La mujer se volvió de espaldas. Y cuando el ángel no podía ser visto, cogió el palo de la romana que siempre estaba allí porque lo usaban para pesar las mercancías que diariamente compraban, y se lo dejó caer a la señora en las costillas con tal fuerza, que la desdichada creyó que la muerte le había llegado.

            —¿Qué has hecho, criado? —Preguntó la mujer con los ojos llenos de unas lágrimas tan gordas como tinajas.

            —Nada, nada, mujer. Te he enseñado el aspecto del dolor. Ahora quiero enseñarte el de la felicidad  —y diciendo esto,  comenzó a modelar con sus manos el palo, e hizo con él la imagen más bella que ojos humanos hayan podido contemplar nunca.    
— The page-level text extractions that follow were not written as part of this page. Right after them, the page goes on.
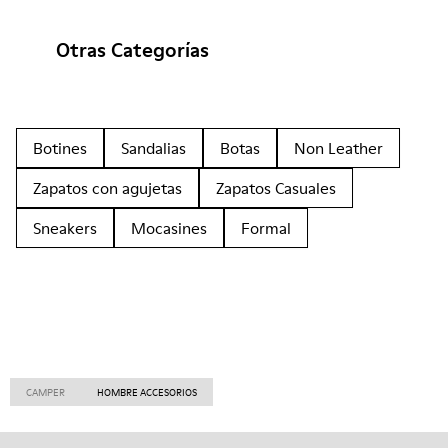
Otras Categorías
Botines
Sandalias
Botas
Non Leather
Zapatos con agujetas
Zapatos Casuales
Sneakers
Mocasines
Formal
CAMPER
HOMBRE ACCESORIOS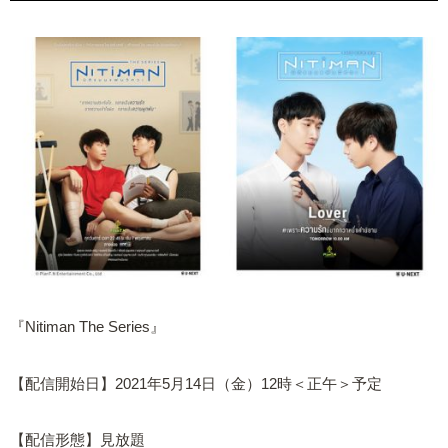
『Nitiman The Series』
【配信開始日】2021年5月14日（金）12時＜正午＞予定
【配信形態】見放題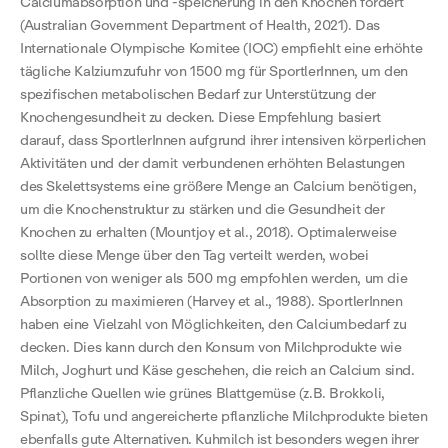
Calciumabsorption und -speicherung in den Knochen fördert
(Australian Government Department of Health, 2021). Das
Internationale Olympische Komitee (IOC) empfiehlt eine erhöhte
tägliche Kalziumzufuhr von 1500 mg für SportlerInnen, um den
spezifischen metabolischen Bedarf zur Unterstützung der
Knochengesundheit zu decken. Diese Empfehlung basiert
darauf, dass SportlerInnen aufgrund ihrer intensiven körperlichen
Aktivitäten und der damit verbundenen erhöhten Belastungen
des Skelettsystems eine größere Menge an Calcium benötigen,
um die Knochenstruktur zu stärken und die Gesundheit der
Knochen zu erhalten (Mountjoy et al., 2018). Optimalerweise
sollte diese Menge über den Tag verteilt werden, wobei
Portionen von weniger als 500 mg empfohlen werden, um die
Absorption zu maximieren (Harvey et al., 1988). SportlerInnen
haben eine Vielzahl von Möglichkeiten, den Calciumbedarf zu
decken. Dies kann durch den Konsum von Milchprodukte wie
Milch, Joghurt und Käse geschehen, die reich an Calcium sind.
Pflanzliche Quellen wie grünes Blattgemüse (z.B. Brokkoli,
Spinat), Tofu und angereicherte pflanzliche Milchprodukte bieten
ebenfalls gute Alternativen. Kuhmilch ist besonders wegen ihrer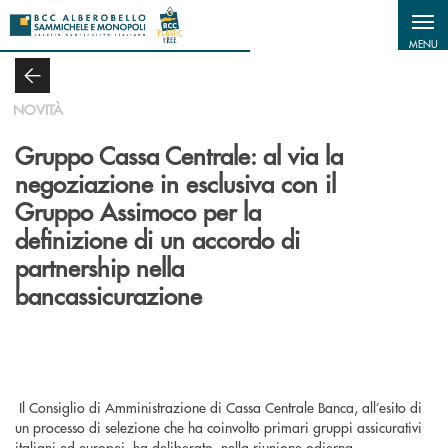
Salta al contenuto principale
MENU
NOVITÀ
Gruppo Cassa Centrale: al via la
negoziazione in esclusiva con il
Gruppo Assimoco per la
definizione di un accordo di
partnership nella
bancassicurazione
Il Consiglio di Amministrazione di Cassa Centrale Banca, all’esito di
un processo di selezione che ha coinvolto primari gruppi assicurativi
italiani ed europei, ha deliberato, nella riunione odierna,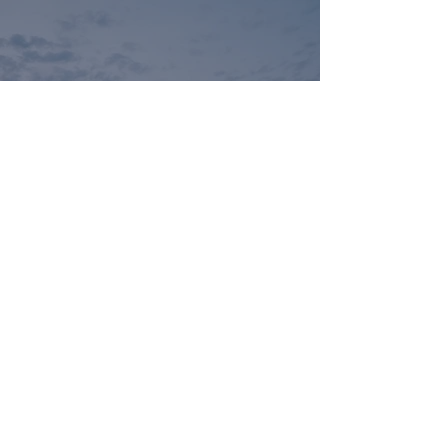
Léto v Prazdroji je v plném
proudu. Festival v srpnu
pokračuje dalšími koncerty i
letním kinem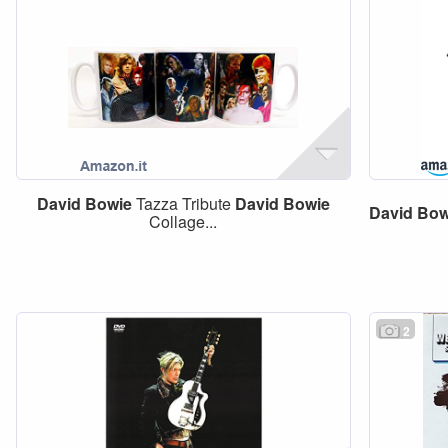
David
Bowie
Tazza Tribute
David
Bowie
David
Bow
Collage...
2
La mujer, enjugándose todavía las lágrimas que no dejaban de caer, y encorvada porque no lograba ponerse derecha, sonrió por primera vez y dijo:

            —Que talla más sublime. Me gusta.

            —Al fin has conocido la felicidad —comentó el ángel—. Pero, como has podido ver, ha sido necesario que conocieras el dolor. No olvides nunca que la vida es como el palo, tiene dos caras. Una, cuando lo usas para hacerte daño y, otra, cuando lo usas para esculpir tallas bellas. Ser esclavo de la fisonomía negativa de la existencia, te privará de la alegría de averiguar la cara positiva de la dicha.

Nicanor vivió feliz y contento junto a su esposa el resto de su vida.

Un simple palo tuvo la virtud de producir un milagro, ¡qué misterios más extraños tiene la vida!